### [Required action]
Of the entries below, return only those lines from the line with "C’est le sextuor Eliov qui était la premièr" to the line with "espectacular. Una caja", exactly, both included.

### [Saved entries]
▬▬▬▬▬▬
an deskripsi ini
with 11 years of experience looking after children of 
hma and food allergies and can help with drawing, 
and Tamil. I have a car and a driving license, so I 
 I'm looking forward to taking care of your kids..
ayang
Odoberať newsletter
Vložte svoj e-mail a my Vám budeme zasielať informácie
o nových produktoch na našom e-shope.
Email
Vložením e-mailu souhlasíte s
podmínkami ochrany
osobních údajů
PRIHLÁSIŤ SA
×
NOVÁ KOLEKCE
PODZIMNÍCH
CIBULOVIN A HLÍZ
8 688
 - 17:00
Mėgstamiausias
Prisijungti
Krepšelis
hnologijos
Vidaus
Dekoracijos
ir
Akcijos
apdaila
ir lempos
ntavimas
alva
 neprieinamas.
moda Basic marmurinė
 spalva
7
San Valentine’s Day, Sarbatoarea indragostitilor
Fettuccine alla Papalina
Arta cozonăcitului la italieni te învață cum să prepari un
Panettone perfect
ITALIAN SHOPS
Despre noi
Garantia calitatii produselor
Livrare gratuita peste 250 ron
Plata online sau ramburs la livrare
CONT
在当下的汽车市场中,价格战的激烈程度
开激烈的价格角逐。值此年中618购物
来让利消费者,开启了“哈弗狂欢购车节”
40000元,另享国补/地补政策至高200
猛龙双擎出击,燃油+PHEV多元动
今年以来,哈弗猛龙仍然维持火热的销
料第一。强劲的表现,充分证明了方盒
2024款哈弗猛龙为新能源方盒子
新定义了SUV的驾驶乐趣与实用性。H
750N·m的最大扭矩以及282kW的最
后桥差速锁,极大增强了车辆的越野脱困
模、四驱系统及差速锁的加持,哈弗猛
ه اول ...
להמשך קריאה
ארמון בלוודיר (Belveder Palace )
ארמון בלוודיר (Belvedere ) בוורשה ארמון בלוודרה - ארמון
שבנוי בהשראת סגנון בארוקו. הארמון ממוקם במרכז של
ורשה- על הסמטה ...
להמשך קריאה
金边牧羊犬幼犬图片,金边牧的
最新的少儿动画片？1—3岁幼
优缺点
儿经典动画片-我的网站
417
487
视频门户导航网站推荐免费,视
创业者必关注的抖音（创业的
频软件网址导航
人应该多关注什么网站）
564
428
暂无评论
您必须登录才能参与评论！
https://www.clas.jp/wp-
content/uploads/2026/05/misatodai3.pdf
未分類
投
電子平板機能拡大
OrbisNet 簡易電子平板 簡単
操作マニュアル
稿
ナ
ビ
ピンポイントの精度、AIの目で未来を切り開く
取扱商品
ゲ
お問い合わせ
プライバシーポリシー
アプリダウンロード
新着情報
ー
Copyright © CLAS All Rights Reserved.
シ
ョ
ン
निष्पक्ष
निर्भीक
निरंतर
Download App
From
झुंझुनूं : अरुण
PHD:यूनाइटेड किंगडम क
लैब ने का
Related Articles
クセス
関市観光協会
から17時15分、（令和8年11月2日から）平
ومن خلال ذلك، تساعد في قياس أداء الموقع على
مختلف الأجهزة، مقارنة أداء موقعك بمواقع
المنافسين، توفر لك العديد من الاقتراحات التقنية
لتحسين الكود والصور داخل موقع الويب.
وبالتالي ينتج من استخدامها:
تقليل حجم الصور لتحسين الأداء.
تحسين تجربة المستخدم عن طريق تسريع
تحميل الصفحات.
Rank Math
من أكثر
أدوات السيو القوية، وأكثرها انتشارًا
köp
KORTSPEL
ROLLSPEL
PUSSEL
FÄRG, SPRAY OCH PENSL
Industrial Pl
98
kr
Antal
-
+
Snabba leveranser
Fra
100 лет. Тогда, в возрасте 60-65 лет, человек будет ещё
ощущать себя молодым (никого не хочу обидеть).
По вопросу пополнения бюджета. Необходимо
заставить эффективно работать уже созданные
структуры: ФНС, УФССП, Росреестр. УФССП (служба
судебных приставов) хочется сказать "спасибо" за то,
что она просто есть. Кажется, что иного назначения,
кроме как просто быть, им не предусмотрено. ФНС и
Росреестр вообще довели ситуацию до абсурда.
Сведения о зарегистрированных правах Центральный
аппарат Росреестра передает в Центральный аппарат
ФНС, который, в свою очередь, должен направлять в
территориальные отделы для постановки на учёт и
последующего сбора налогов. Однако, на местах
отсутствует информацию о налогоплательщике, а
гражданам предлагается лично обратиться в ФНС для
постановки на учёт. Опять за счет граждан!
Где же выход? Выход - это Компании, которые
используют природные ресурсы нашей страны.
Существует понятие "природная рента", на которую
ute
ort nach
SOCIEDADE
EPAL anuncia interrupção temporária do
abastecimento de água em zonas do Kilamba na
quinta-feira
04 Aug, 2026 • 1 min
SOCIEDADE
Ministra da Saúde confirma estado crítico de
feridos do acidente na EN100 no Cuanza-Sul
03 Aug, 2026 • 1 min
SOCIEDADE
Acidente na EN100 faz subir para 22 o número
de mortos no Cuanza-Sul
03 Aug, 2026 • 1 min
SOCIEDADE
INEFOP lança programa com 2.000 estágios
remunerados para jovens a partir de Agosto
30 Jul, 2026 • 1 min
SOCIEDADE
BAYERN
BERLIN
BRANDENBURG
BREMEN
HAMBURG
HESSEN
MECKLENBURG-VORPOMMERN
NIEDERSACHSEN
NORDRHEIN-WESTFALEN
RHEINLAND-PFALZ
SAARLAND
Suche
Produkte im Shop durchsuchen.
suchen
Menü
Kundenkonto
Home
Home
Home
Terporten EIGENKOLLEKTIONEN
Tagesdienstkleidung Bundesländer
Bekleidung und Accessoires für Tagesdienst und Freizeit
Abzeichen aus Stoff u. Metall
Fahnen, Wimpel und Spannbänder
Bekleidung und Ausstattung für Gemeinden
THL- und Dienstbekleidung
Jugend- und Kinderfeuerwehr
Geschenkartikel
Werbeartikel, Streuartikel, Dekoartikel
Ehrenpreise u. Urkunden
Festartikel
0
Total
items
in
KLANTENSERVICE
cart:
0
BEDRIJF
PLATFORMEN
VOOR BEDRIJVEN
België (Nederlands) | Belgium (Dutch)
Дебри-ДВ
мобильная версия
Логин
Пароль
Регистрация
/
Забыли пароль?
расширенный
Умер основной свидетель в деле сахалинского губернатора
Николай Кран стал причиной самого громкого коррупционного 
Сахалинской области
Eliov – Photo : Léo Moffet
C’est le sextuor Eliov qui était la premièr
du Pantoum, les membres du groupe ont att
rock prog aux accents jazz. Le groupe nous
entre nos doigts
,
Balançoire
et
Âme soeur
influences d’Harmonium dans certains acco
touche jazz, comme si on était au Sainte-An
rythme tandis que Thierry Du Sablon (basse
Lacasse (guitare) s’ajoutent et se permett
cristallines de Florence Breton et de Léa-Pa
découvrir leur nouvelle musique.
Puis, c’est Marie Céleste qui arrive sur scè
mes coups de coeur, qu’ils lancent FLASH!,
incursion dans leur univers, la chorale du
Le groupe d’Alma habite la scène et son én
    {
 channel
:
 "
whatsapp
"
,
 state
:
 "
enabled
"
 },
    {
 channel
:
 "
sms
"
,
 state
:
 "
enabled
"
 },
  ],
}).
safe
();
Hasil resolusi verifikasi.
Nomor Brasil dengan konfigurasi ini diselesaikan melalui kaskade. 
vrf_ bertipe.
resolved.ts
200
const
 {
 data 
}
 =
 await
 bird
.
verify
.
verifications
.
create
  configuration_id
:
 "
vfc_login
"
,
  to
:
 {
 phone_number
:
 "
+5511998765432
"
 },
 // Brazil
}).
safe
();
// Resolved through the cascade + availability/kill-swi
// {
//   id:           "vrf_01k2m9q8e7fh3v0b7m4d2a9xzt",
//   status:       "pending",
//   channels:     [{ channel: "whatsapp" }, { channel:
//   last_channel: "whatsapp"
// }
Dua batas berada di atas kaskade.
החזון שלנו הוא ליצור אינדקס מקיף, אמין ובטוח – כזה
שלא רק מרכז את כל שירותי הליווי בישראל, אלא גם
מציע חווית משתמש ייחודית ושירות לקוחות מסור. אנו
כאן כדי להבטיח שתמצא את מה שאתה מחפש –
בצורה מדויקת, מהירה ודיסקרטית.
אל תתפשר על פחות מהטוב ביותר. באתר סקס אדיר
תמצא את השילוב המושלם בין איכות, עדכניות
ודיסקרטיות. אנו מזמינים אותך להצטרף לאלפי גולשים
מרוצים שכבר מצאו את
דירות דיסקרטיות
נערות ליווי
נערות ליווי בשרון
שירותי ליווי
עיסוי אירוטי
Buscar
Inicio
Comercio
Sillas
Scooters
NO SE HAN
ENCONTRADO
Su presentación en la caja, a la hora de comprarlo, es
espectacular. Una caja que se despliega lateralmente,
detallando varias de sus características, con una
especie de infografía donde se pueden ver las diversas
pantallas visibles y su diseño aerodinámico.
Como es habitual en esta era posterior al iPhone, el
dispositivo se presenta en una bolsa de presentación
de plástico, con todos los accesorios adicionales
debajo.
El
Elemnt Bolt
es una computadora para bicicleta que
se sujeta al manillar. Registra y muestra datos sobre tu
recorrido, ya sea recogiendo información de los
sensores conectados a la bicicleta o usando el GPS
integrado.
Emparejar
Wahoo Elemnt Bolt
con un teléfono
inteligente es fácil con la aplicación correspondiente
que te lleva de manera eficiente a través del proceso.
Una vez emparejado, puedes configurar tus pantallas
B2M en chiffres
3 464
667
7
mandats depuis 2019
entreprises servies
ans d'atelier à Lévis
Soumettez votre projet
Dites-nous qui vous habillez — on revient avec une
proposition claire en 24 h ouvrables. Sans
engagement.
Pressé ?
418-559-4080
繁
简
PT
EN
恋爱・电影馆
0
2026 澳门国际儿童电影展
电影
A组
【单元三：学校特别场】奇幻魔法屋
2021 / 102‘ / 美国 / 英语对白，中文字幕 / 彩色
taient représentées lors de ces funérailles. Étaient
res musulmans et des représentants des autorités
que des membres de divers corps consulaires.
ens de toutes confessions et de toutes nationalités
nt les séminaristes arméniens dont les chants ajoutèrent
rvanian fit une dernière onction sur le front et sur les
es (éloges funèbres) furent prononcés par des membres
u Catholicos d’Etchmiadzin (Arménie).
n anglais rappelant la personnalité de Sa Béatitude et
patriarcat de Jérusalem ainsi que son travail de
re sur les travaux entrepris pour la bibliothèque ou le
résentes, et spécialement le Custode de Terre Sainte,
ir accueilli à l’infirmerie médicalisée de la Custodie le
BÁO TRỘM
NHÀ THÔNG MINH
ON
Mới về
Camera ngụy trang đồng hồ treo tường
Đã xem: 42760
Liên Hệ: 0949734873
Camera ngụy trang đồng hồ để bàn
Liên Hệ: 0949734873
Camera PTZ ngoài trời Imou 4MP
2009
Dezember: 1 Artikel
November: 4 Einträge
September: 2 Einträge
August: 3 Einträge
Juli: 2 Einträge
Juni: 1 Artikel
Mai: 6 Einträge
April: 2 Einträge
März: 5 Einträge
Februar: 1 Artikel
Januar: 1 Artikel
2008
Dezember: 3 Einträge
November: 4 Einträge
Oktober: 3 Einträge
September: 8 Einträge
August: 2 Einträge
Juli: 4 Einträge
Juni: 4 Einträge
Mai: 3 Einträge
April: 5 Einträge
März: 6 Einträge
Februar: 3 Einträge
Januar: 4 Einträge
▬▬▬▬▬▬
### [Written answer]
C’est le sextuor Eliov qui était la premièr
du Pantoum, les membres du groupe ont att
rock prog aux accents jazz. Le groupe nous
entre nos doigts
,
Balançoire
et
Âme soeur
influences d’Harmonium dans certains acco
touche jazz, comme si on était au Sainte-An
rythme tandis que Thierry Du Sablon (basse
Lacasse (guitare) s’ajoutent et se permett
cristallines de Florence Breton et de Léa-Pa
découvrir leur nouvelle musique.
Puis, c’est Marie Céleste qui arrive sur scè
mes coups de coeur, qu’ils lancent FLASH!,
incursion dans leur univers, la chorale du
Le groupe d’Alma habite la scène et son én
    {
 channel
:
 "
whatsapp
"
,
 state
:
 "
enabled
"
 },
    {
 channel
:
 "
sms
"
,
 state
:
 "
enabled
"
 },
  ],
}).
safe
();
Hasil resolusi verifikasi.
Nomor Brasil dengan konfigurasi ini diselesaikan melalui kaskade. 
vrf_ bertipe.
resolved.ts
200
const
 {
 data 
}
 =
 await
 bird
.
verify
.
verifications
.
create
  configuration_id
:
 "
vfc_login
"
,
  to
:
 {
 phone_number
:
 "
+5511998765432
"
 },
 // Brazil
}).
safe
();
// Resolved through the cascade + availability/kill-swi
// {
//   id:           "vrf_01k2m9q8e7fh3v0b7m4d2a9xzt",
//   status:       "pending",
//   channels:     [{ channel: "whatsapp" }, { channel:
//   last_channel: "whatsapp"
// }
Dua batas berada di atas kaskade.
החזון שלנו הוא ליצור אינדקס מקיף, אמין ובטוח – כזה
שלא רק מרכז את כל שירותי הליווי בישראל, אלא גם
מציע חווית משתמש ייחודית ושירות לקוחות מסור. אנו
כאן כדי להבטיח שתמצא את מה שאתה מחפש –
בצורה מדויקת, מהירה ודיסקרטית.
אל תתפשר על פחות מהטוב ביותר. באתר סקס אדיר
תמצא את השילוב המושלם בין איכות, עדכניות
ודיסקרטיות. אנו מזמינים אותך להצטרף לאלפי גולשים
מרוצים שכבר מצאו את
דירות דיסקרטיות
נערות ליווי
נערות ליווי בשרון
שירותי ליווי
עיסוי אירוטי
Buscar
Inicio
Comercio
Sillas
Scooters
NO SE HAN
ENCONTRADO
Su presentación en la caja, a la hora de comprarlo, es
espectacular. Una caja que se despliega lateralmente,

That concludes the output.